It was my last half day here at Majete Wildlife Reserve, it’s been an incredible and exciting visit. I most definitely recommend visiting this Shire if your travels take you to Malawi.

Majete Wildlife Reserve had its good times and it had some very bad days.
Back in 1955, A.G. Hayes saw the potential for this area to become a National Park in Nyasaland, now known as Malawi.

The shire was then extended to the Shire River and things were looking up.
Sadly, not for long. Poaching and pointless animal cruelty had decimated wildlife.

The last lions were seen in 1982.

And ten years later, the park was extinct, the darkest hour for this refuge. The ongoing war in Mozambique at the time drove people into Malawi. More people need more food, it’s a sad story all around. As well as so-called soldiers from Mozambique shot many animals to eat. They decimated numbers in Mozambique’s National Parks too.
War! What is good for?

The downfall was in the year 2000. But things were looking up three years later. Action was taken.

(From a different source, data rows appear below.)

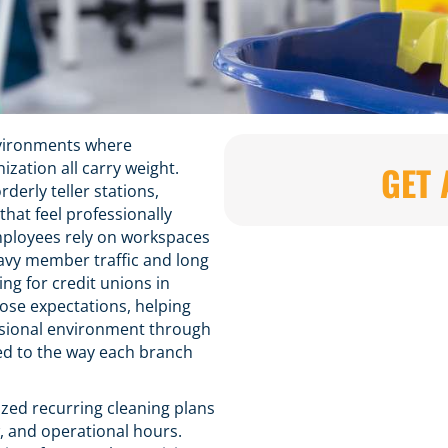
environments where
zation all carry weight.
GET 
erly teller stations,
that feel professionally
ployees rely on workspaces
avy member traffic and long
ng for credit unions in
hose expectations, helping
fessional environment through
ed to the way each branch
zed recurring cleaning plans
w, and operational hours.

‘African Parks’ is a South African collaboration that helps parks in Africa, funding and structuring selected and potential parks against today’s danger. They inform and include local communities to work together so that everyone will benefit.

Like the honey production for example. Anything is possible if you wanted to.

The first lions arrived.

Elephants were relocated. What a drama that must have been.

Cheetahs arrived. The first Rhino baby was born.

And someone let the dogs out.

The girl from yesterday? @Majete Wildlife Reserve, Malawi, Africa
Many lions wear satellite tags for their own safety I presume. Some lions have been de-sexed as numbers are growing in unsustainable numbers. It is an amazing success story.

The campground I stayed at had all that I needed and more than I expected.
Imagine staying at the chalets? Too much class for me though.

My favorite option would have been to stay overnight in the Nspete Hive to watch and hear the animals come and go. This is possible for 100$ US per hive per night, but impossible to pay for one person. It’s an amazing sharing opportunity.

All rangers and staff are well-trained and friendly, it was a pleasure to stay here at Majete Wildlife Reserve.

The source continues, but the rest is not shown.